Guys I have asked to go to counseling for so many years but when you are dealing with a narcissist that says those doctors are idiots you lose hope. My friends are not married and neither are his. I don't have anyone to talk to this is my very first post and I need to know if I need to make the hurtful decision. I don't know If I can last a lifetime with this. I can't have sex with a liar. He still doesn't have a job because he claims he can't work and go to school when I have done it this whole time. He's taken his sweet time to do what he wants in life. I feel like he wanted his child and as long as he as nerds and a game and his child he is happy. Now I am in a position where I am at a job that suddenly doesn't pay enough and emergencies are coming up and he cannot help me. I can't force myself to be turned on. Our child loves their father and it's going to mess it up to split us up. 
Im scared how this will unfold to everyone and how financially it will impact me to a point I wont have any help (family has drained me too). I also have no close relatives that are near me at the moment. I can't move because he has already said I can't have our child most of the time. I am stuck. The only thing to is for me to fix it. In my heart I love him for the guy he was to me romanticly but we do no have sex or go on a date or even have dinner together and I am often paying for dinner and every expense in the house. He complains I don't give him sex but how can a woman would when she don't even feel stable? I also asked for another baby when things get better and he brushes it off. I've been wanting to have this conversation with a close relative of his but I am scared they will call him and I am scared I can't confide in them. I am sure they probably wont say anything but it's hard not having anyone to talk to for years.

Please help me..


----------



## MrsAldi (Apr 15, 2016)

I'm sorry you're having a troubling time right now. 
Your husband has a troubled past and may never be the ideal guy you need/want him to be. 

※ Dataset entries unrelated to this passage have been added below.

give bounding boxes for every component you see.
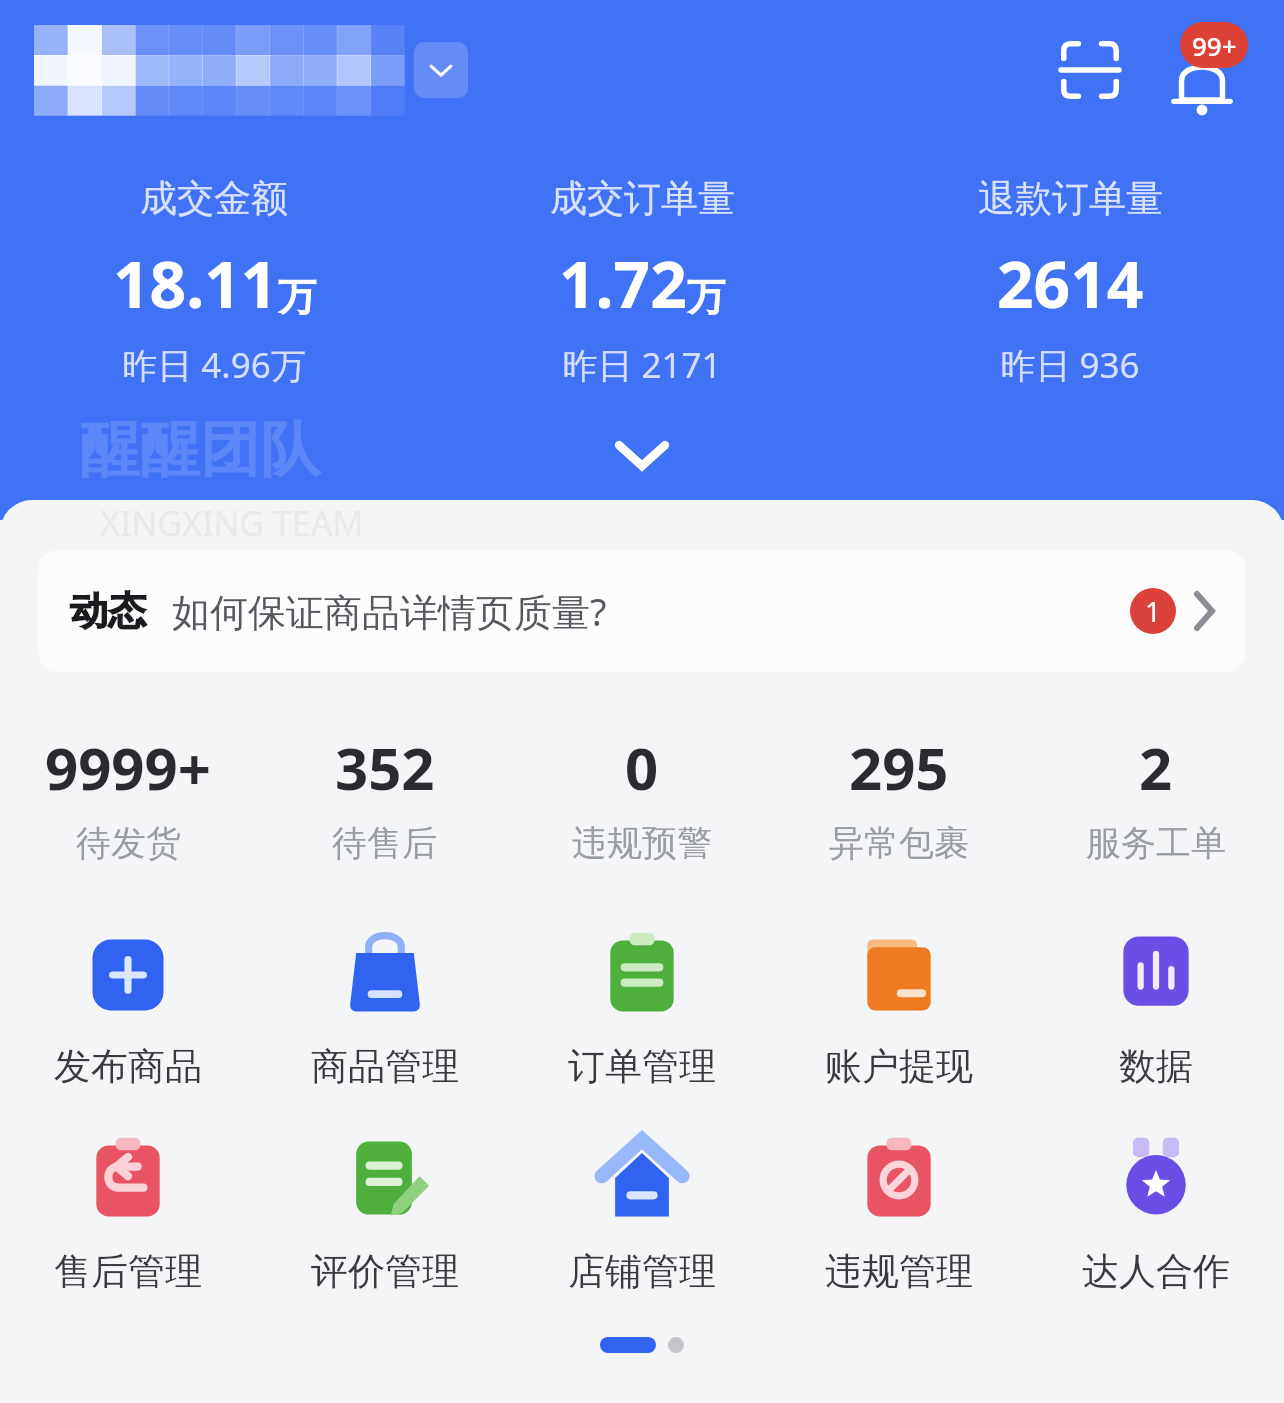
- button[interactable]: 售后管理: [0, 1132, 256, 1295]
- button[interactable]: 违规管理: [770, 1132, 1027, 1295]
- staticText: 2: [1139, 728, 1173, 807]
- button[interactable]: Scan: [1050, 30, 1130, 110]
- button[interactable]: Expand: [597, 425, 687, 485]
- staticText: 发布商品: [54, 1043, 202, 1090]
- staticText: 昨日 2171: [562, 341, 722, 389]
- staticText: 1: [1145, 592, 1162, 630]
- button[interactable]: 发布商品: [0, 927, 256, 1090]
- button[interactable]: 2: [1027, 728, 1284, 865]
- button[interactable]: 9999+: [0, 728, 256, 865]
- button[interactable]: 达人合作: [1027, 1132, 1284, 1295]
- staticText: 99+: [1192, 28, 1237, 63]
- staticText: 账户提现: [825, 1043, 973, 1090]
- staticText: 1.72: [559, 240, 687, 327]
- staticText: 退款订单量: [978, 175, 1163, 222]
- button[interactable]: 商品管理: [256, 927, 513, 1090]
- button[interactable]: 295: [770, 728, 1027, 865]
- staticText: 醒醒团队: [80, 412, 320, 488]
- button[interactable]: 动态: [38, 550, 1246, 672]
- button[interactable]: 店铺管理: [513, 1132, 770, 1295]
- staticText: 352: [335, 728, 435, 807]
- staticText: 售后管理: [54, 1248, 202, 1295]
- staticText: 待发货: [76, 821, 181, 865]
- button[interactable]: Switch shop: [414, 42, 468, 98]
- staticText: 评价管理: [311, 1248, 459, 1295]
- staticText: 违规预警: [572, 821, 712, 865]
- staticText: 9999+: [45, 728, 211, 807]
- staticText: 商品管理: [311, 1043, 459, 1090]
- staticText: 动态: [70, 587, 146, 635]
- staticText: 295: [849, 728, 949, 807]
- button[interactable]: 账户提现: [770, 927, 1027, 1090]
- staticText: 服务工单: [1086, 821, 1226, 865]
- staticText: XINGXING TEAM: [100, 500, 364, 546]
- staticText: 成交金额: [140, 175, 288, 222]
- staticText: 违规管理: [825, 1248, 973, 1295]
- staticText: 昨日 4.96万: [122, 341, 306, 389]
- staticText: 待售后: [332, 821, 437, 865]
- staticText: 2614: [997, 240, 1144, 327]
- staticText: 18.11: [113, 240, 278, 327]
- button[interactable]: 352: [256, 728, 513, 865]
- button[interactable]: [34, 25, 404, 115]
- button[interactable]: 退款订单量: [856, 175, 1284, 389]
- button[interactable]: 订单管理: [513, 927, 770, 1090]
- staticText: 如何保证商品详情页质量?: [172, 585, 607, 637]
- staticText: 数据: [1119, 1043, 1193, 1090]
- staticText: 达人合作: [1082, 1248, 1230, 1295]
- button[interactable]: 数据: [1027, 927, 1284, 1090]
- button[interactable]: 0: [513, 728, 770, 865]
- staticText: 昨日 936: [1000, 341, 1140, 389]
- button[interactable]: 评价管理: [256, 1132, 513, 1295]
- staticText: 万: [278, 273, 316, 321]
- button[interactable]: Notifications: [1154, 22, 1250, 118]
- button[interactable]: 成交金额: [0, 175, 428, 389]
- staticText: 万: [687, 273, 725, 321]
- staticText: 订单管理: [568, 1043, 716, 1090]
- button[interactable]: 成交订单量: [428, 175, 856, 389]
- staticText: 店铺管理: [568, 1248, 716, 1295]
- staticText: 0: [625, 728, 659, 807]
- staticText: 成交订单量: [550, 175, 735, 222]
- staticText: 异常包裹: [829, 821, 969, 865]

There is a certain amount of resentment in your marriage. 
You resent him for his lack of job and financial support and his lack of payment for things over the years (wedding, rings etc) 

The reason why I think he's refusing sex with you is because he probably has an instinct in regards to your feelings about him. 
He also has some note? So you cannot leave him and have custody of your child? Is that correct? 

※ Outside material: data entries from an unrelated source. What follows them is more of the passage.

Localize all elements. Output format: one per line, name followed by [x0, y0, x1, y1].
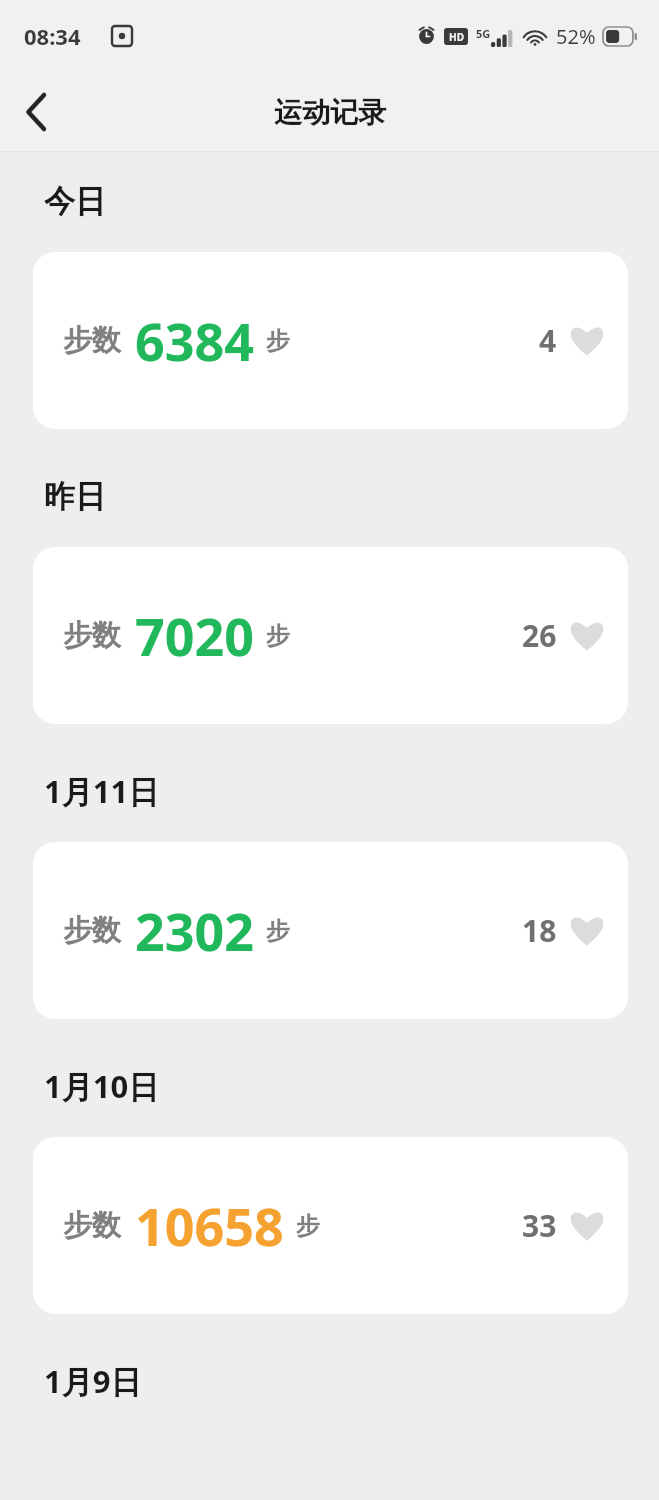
staticText: 6384: [135, 305, 254, 376]
staticText: 步: [266, 326, 290, 356]
staticText: 4: [539, 320, 557, 361]
staticText: 步数: [63, 617, 121, 654]
button[interactable]: 步数: [33, 252, 628, 429]
staticText: 26: [522, 615, 557, 656]
staticText: 今日: [44, 182, 106, 221]
staticText: 10658: [135, 1190, 284, 1261]
button[interactable]: 步数: [33, 547, 628, 724]
button[interactable]: 步数: [33, 1137, 628, 1314]
staticText: 1月11日: [44, 770, 160, 812]
staticText: 步: [266, 916, 290, 946]
staticText: 7020: [135, 600, 254, 671]
staticText: 运动记录: [274, 95, 386, 130]
staticText: 昨日: [44, 477, 106, 516]
staticText: 1月9日: [44, 1360, 142, 1402]
staticText: 18: [522, 910, 557, 951]
staticText: 步数: [63, 322, 121, 359]
staticText: 33: [522, 1205, 557, 1246]
staticText: 5G: [476, 26, 491, 41]
staticText: 2302: [135, 895, 254, 966]
staticText: 08:34: [24, 21, 81, 51]
staticText: 步: [296, 1211, 320, 1241]
button[interactable]: Back: [0, 76, 72, 148]
staticText: 步数: [63, 1207, 121, 1244]
staticText: 52%: [556, 23, 596, 50]
staticText: 步: [266, 621, 290, 651]
button[interactable]: 步数: [33, 842, 628, 1019]
staticText: 1月10日: [44, 1065, 160, 1107]
staticText: 步数: [63, 912, 121, 949]
staticText: HD: [449, 30, 464, 44]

It will take some time before you guys will get back to the emotional & spiritual sex you want right now. 

What exactly do you need to make things better? 
-Him to get a job
-More Date Nights
-To acknowledge your feelings




Sent from my B1-730HD using Tapatalk


----------



## Spicy (Jun 18, 2016)

I am sorry to read this and the pain you are feeling.

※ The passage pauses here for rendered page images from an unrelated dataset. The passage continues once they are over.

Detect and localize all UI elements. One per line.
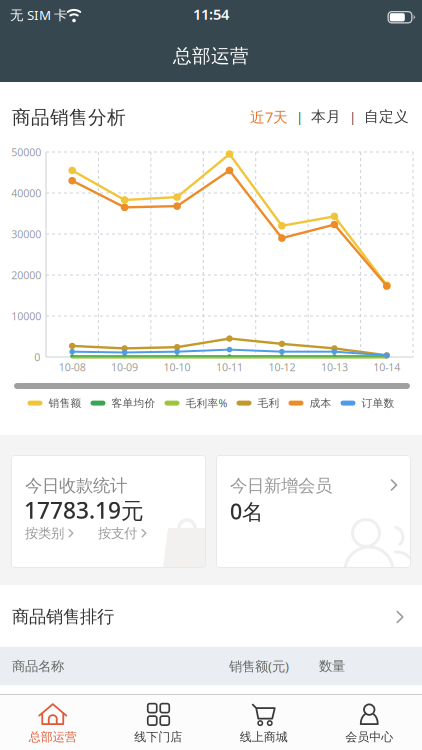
staticText: |	[296, 108, 303, 126]
staticText: 10-12	[268, 360, 295, 374]
staticText: 销售额	[48, 396, 82, 410]
staticText: 10-08	[59, 360, 86, 374]
staticText: 20000	[11, 268, 41, 282]
staticText: 30000	[11, 227, 41, 241]
staticText: 10-11	[216, 360, 243, 374]
staticText: 10-13	[321, 360, 348, 374]
staticText: 10-10	[164, 360, 191, 374]
staticText: 近7天	[250, 107, 288, 126]
staticText: 11:54	[193, 4, 229, 24]
staticText: 会员中心	[345, 730, 393, 744]
staticText: 10000	[11, 309, 41, 323]
button[interactable]: 总部运营	[0, 695, 106, 750]
button[interactable]: 按支付	[98, 525, 148, 541]
staticText: 商品销售分析	[12, 106, 126, 129]
button[interactable]: 自定义	[364, 108, 409, 126]
staticText: 线下门店	[134, 730, 182, 744]
staticText: 17783.19元	[24, 495, 144, 525]
staticText: 0	[34, 350, 40, 364]
staticText: 10-14	[373, 360, 400, 374]
button[interactable]: 线下门店	[106, 695, 211, 750]
staticText: 成本	[310, 396, 332, 410]
staticText: 毛利率%	[186, 396, 228, 410]
staticText: 本月	[311, 108, 341, 126]
staticText: 自定义	[364, 108, 409, 126]
staticText: 按支付	[98, 525, 137, 541]
staticText: 今日收款统计	[25, 475, 127, 496]
button[interactable]: 本月	[311, 108, 341, 126]
staticText: 今日新增会员	[230, 475, 332, 496]
staticText: 40000	[11, 186, 41, 200]
staticText: 线上商城	[240, 730, 288, 744]
staticText: 商品销售排行	[12, 606, 114, 627]
button[interactable]: 线上商城	[211, 695, 316, 750]
button[interactable]: 按类别	[25, 525, 75, 541]
staticText: 无 SIM 卡	[10, 6, 67, 24]
button[interactable]: 商品销售排行	[0, 585, 422, 647]
staticText: |	[349, 108, 356, 126]
staticText: 0名	[230, 497, 263, 525]
staticText: 按类别	[25, 525, 64, 541]
button[interactable]: 会员中心	[316, 695, 422, 750]
staticText: 总部运营	[29, 730, 77, 744]
staticText: 10-09	[111, 360, 138, 374]
staticText: 总部运营	[173, 44, 249, 67]
staticText: 销售额(元)	[229, 657, 289, 675]
button[interactable]: 近7天	[250, 107, 288, 126]
staticText: 数量	[319, 658, 345, 674]
button[interactable]: 今日新增会员	[216, 455, 411, 568]
staticText: 毛利	[258, 396, 280, 410]
staticText: 商品名称	[12, 658, 64, 674]
staticText: 50000	[11, 145, 41, 159]
staticText: 订单数	[362, 396, 394, 410]
staticText: 客单均价	[112, 396, 156, 410]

The thing I notice in your post, is all the blame is on him. You don't acknowledge anything you are doing wrong. I know it's hard to do that, but when a marriage is failing, it is rarely one sided...we all have areas we need to improve on. So consider looking at yourself also to see where you could become a better wife to him. Remember, when pointing the finger at him, you have three pointing back at you.

That being said...you picked him. This wasn't a bait and switch situation. While dating, you accepted the fact that he didn't have good credit, you had to put everything in your name, you were the bread winner, and you paid for the majority of the stuff in your lives. You allowed him to use you this way. He may have said that was going to change, but you opted to get engaged to him in this state, then you went on to marry him, and then you did the ultimate, you procreated with him. Now you are upset with him being exactly the same way he was when you picked him. 

Now he is being punished by you using sex as a weapon, and turning to drugs as an outlet. By withholding sex, you are putting both of you in a dangerous situation, and when he cheats, you will point back to that email from nearly a decade ago, and put all the blame on him again.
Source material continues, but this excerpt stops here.